Especially indicated if there exist such a sympathy between the haemorrhoids and the head, that the latter is disturbed when the haemorrhoidal flow ceases; this trouble of the head is generally vertigo, felt especially when going up-stairs, with dullness and heaviness of head. In women with menses early and profuse. Is an excellent remedy for the bad effects of suppressed haemorrhoidal flow (Nux.), when these symptoms are present: continued vertigo, with fear of falling; tottering gait; pressing and stupefying headache, heaviness of head; weakness of memory. Frequent stools, first hard, then soft, and lastly, liquid. Profuse sweat of the feet, which is foetid, and excoriates the skin.
CAPSICUM AN.—Burning and itching at anus; cutting and smarting during defecation, even when the stool is liquid. The haemorrhoids are very painful, and consequently very much inflamed, with free discharge of blood, and after the blood a discharge of mucus. Haemorrhoids blind or flowing, with burning pain; piles, swollen, itching and throbbing; stools of dysenteric character; burning in abdomen. Urinary troubles, such as tenesmus, frequent and futile urging to urinate; smarting and burning in the urethra during and after urination. Those who constantly use Capsicum as a condiment suffer from haemorrhoids, with burning at anus and constriction of rectum. Suppressed haemorrhoidal flow, causing melancholy. [Hg.]
By so doing they would very soon perceive that Capsicum possesses no privileges not enjoyed by our other drugs. These accidental discoveries often occur thus: one day (why do not these days of light come more frequently?) some one mentions a drug that possesses a great efficacy in curing painful and inflamed haemorrhoidal tumors; this drug is Capsicum annum. For a wonder the announcement is believed and a commission appointed to investigate; this commission experiments and makes its report. The report is favorable. I quote it verbatim: “We observed that after the second day of using this drug there was a very appreciable amelioration of the symptoms; and the disease was ordinarily cured in a few days. After administering it for some days the pains were eased, the size of the tumors lessened, and very soon they dried up and healed.” When it is asserted that Capsicum cures haemorrhoids, the Academy willingly bears witness to it. Experiments on healthy men.
CARBO VEG.—In old external haemorrhoids, tumor large and of bluish color. Incessant sweat; a mucous discharge, giving out a very bad odor.
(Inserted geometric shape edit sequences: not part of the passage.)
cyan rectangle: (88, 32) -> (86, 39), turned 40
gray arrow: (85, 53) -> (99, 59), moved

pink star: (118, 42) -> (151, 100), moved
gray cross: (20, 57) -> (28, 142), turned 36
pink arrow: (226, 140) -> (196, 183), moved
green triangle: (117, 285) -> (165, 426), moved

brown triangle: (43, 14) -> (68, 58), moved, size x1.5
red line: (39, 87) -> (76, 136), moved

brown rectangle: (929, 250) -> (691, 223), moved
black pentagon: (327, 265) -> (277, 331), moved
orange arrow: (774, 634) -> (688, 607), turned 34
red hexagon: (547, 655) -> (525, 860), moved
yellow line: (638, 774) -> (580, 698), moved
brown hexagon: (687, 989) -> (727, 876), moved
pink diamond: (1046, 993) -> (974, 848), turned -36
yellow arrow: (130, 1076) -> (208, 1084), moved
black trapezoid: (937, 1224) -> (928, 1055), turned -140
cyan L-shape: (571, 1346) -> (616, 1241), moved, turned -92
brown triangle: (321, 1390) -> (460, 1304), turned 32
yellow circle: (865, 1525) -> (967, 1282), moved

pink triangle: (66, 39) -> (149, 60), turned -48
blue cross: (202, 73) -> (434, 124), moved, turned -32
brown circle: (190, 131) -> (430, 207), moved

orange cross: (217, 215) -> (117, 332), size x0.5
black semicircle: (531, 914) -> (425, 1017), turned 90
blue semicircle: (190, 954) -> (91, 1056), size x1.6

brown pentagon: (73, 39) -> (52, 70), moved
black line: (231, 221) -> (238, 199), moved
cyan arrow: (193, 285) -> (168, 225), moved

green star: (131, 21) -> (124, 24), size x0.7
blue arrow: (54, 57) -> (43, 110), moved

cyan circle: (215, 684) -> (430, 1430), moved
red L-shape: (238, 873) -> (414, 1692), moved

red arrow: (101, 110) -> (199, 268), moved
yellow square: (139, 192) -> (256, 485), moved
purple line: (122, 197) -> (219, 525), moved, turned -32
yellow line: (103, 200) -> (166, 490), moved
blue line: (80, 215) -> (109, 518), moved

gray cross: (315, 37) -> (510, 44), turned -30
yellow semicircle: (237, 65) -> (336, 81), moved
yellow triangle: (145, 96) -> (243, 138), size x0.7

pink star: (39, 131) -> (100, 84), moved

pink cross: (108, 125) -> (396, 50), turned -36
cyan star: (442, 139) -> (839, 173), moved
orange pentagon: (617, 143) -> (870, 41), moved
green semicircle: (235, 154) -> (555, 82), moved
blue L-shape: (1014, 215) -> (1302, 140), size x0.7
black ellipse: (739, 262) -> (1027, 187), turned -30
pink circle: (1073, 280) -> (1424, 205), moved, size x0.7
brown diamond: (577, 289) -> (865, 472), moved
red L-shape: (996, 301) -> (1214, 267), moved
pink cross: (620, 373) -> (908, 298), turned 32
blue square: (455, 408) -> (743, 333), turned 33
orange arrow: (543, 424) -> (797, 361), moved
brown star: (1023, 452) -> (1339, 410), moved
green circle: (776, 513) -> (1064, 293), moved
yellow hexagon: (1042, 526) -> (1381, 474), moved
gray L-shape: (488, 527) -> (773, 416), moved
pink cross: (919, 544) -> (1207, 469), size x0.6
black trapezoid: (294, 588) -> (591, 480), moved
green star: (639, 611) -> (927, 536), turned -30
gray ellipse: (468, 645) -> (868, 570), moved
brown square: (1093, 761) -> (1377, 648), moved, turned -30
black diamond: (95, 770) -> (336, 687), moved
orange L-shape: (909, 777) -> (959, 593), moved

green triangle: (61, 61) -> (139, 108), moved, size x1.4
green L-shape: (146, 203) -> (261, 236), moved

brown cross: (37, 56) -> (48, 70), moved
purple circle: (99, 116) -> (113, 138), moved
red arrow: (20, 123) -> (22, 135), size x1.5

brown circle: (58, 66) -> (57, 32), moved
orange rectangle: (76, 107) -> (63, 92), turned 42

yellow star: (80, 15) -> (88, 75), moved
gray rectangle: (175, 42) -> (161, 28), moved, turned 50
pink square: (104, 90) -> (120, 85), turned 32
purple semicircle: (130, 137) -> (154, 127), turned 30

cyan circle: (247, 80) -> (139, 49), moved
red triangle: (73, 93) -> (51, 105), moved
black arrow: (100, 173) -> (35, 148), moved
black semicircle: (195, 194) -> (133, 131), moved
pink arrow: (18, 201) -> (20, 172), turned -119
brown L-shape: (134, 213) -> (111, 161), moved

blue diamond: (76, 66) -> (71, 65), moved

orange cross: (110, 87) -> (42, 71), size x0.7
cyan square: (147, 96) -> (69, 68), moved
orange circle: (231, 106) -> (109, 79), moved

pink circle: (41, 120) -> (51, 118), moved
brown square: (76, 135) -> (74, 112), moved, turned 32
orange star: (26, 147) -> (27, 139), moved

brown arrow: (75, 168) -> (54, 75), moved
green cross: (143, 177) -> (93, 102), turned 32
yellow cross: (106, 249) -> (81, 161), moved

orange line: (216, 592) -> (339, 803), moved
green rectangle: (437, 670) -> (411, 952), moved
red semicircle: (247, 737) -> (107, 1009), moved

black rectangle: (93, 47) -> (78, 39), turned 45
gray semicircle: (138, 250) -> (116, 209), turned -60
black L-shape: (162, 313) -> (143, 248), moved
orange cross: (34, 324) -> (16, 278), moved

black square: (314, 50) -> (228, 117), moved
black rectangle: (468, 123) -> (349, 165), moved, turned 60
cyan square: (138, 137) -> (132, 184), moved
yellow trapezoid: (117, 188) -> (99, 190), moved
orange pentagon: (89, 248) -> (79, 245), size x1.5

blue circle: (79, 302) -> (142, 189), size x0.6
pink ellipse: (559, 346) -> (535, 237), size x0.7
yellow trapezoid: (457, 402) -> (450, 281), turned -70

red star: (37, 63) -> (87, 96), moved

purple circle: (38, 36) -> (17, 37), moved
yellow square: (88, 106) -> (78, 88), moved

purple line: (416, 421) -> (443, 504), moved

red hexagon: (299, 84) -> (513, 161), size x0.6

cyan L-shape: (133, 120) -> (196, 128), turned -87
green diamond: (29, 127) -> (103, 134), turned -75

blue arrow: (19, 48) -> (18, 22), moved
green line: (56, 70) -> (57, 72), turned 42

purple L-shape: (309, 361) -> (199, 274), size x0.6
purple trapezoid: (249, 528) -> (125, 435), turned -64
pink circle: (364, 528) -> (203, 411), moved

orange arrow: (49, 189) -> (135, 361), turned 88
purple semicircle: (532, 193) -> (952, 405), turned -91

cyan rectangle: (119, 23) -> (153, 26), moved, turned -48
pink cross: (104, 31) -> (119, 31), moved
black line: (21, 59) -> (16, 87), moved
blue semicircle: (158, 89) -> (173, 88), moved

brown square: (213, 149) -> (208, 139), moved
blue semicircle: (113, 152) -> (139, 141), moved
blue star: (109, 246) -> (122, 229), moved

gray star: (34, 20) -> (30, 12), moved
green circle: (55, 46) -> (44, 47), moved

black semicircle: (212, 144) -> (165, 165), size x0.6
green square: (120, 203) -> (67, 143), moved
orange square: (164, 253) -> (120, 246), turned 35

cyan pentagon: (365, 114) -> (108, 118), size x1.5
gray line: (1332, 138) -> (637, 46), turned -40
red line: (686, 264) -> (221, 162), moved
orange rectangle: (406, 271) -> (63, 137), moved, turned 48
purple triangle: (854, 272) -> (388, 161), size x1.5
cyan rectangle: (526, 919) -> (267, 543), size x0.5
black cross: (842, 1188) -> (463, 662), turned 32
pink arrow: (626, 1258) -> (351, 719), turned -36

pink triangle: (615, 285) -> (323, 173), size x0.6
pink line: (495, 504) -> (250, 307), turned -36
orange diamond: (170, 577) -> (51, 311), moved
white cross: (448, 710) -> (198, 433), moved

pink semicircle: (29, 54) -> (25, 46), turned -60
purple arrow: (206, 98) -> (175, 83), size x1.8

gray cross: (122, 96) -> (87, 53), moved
Tardy stools, accompanied by violent burning pains, and sometimes by a discharge of blood. [Acrid corrosive moisture discharged from rectum, while urinating; a great amount of hot, moist and offensive flatus, ameliorated by its escape (China, Lyco., nux, Puls., verat.); soft stool, passed with difficulty (Alum, China, Silicea, Sepia, Phos-ae.); stools burning, light colored, covered by filamentous yellow mucus, last part bloody; stool in fragments, tough and scanty, with urging and tingling in rectum; putrid smelling stools.—( Ars., China, Puls., Silicea, Sulph.)]
General Symptoms: Rush of blood to head; lancinating pains in kidneys; worse from a false step; stiffness in lumbar region; cutting burning pains under the scapulae, in fore-arms, and sometimes in the knees. Loss of appetite, fullness in stomach, bad taste in mouth and bad odor. Intolerable flatulence. Gout. Adynamic conditions, with no fever.
CAUSTICUM.—Haemorrhoids impeding walking on account of the pain they cause; also impede stool; are swollen, itch; stitching in them; burn and sting, worse walking and when thinking of them; Stool shines, is first hard, then soft; passed better when standing. Tumors sensitive to touch. Frequent and ineffectual urging to stool with pain, anxiety and redness of face. Painful pustule near anus, with discharge of pus and blood. Fissures which render walking very painful.